There have been intermittent and unsuccessful negotiations to resolve the dispute, which shows no sign of abating at this point in time. This represents a major downside risk for the global and regional economic outlook, especially if it escalates substantially.
The PRC plays a central role in the tightly integrated regional production network that is vital to global manufacturing supply chains. The country imports a wide range of intermediate goods from East and Southeast Asia, and assembles them into final products for export to the world, including the US.
The ongoing US-PRC trade dispute will adversely affect the PRC’s exports to the US, and thus disrupt the regional production network and global manufacturing supply chain.
Therefore, the primary and immediate impact of the trade dispute will be on trade and growth. Yet there may be important secondary effects. More specifically, the tensions may harm business and consumer confidence in both countries, which in turn may adversely affect global financial markets.
For example, the trade dispute is likely to have contributed to the recent weak performance of the PRC’s equity market, which has declined by 17.6% between the start of the year and 25 September.
Nevertheless, overall global financial markets have responded calmly so far. This is evident in the relatively stable trend of the Chicago Board Options Exchange Volatility Index and other indicators of market volatility.
New ADB analysis in the September issue of the Asia Bond Monitor takes a closer, more rigorous look at the effect of the PRC-US trade dispute on financial markets. It examines how the dynamics of daily returns in Asian equity markets responded to the events related to the dispute, outlined in Figure 1.
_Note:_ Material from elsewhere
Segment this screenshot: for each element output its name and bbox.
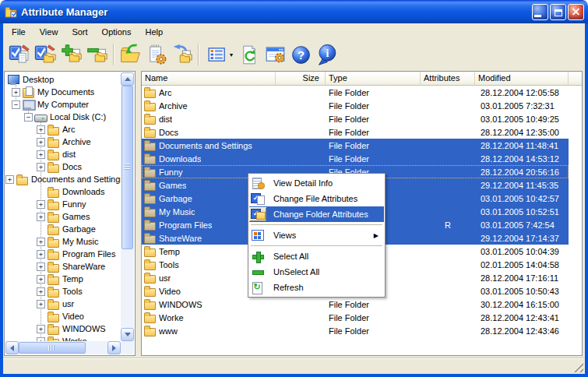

The analysis separately considers two types of events announcement day and implementation day. On announcement days, trade measures or plans are either to be activated in the future or under consideration or discussion, while on implementation days the trade measures are actually activated.
Financial markets typically react on the announcement days to incorporate the new information into asset prices. However, uncertainty about implementation means that actual implementation may also produce a market reaction.
Using daily stock returns on major emerging Asia stock markets from 18 July 2017 to 17 July 2018, the analysis deploys the GARCH-in-mean (1,1) methodology to capture the price reactions around the announcement and implementation of trade conflict events. The estimated results reported in Table 1 show negative reactions of most Asian stock markets to trade dispute-related news.
Overall, the estimated results indicate that the negative effect of trade dispute-related news on Asian stock market news is statistically significant. In particular, in response to the implementation of trade restrictions, the stock index of the PRC dropped by -0.37% (i.e. 37 basis points) while those of Japan, the Republic of Korea, Malaysia, and Singapore lost 32 to 46 basis points.
On announcement days, the stock indexes of Hong Kong, China, Malaysia, Singapore, Viet Nam, and the Philippines slipped 34 to 118 basis points. The time lag between announcement and implementation gives some time to financial markets to adjust for tariff hikes, which helps prevent large swings.
Current evidence indicates a market perception that the trade dispute may have limited impacts on developing Asia’s economic prospects. This is largely consistent with the limited—albeit expanding—scope of the tariffs and other restrictions so far.
At the moment, with a great deal of uncertainty surrounding the eventual evolution of the PRC-US trade dispute, the financial markets seem to be rationally taking a wait-and-see stance. Nevertheless, if the dispute escalates significantly, the damage to trade and growth is likely to be tangibly larger. And the damage to financial markets will grow correspondingly.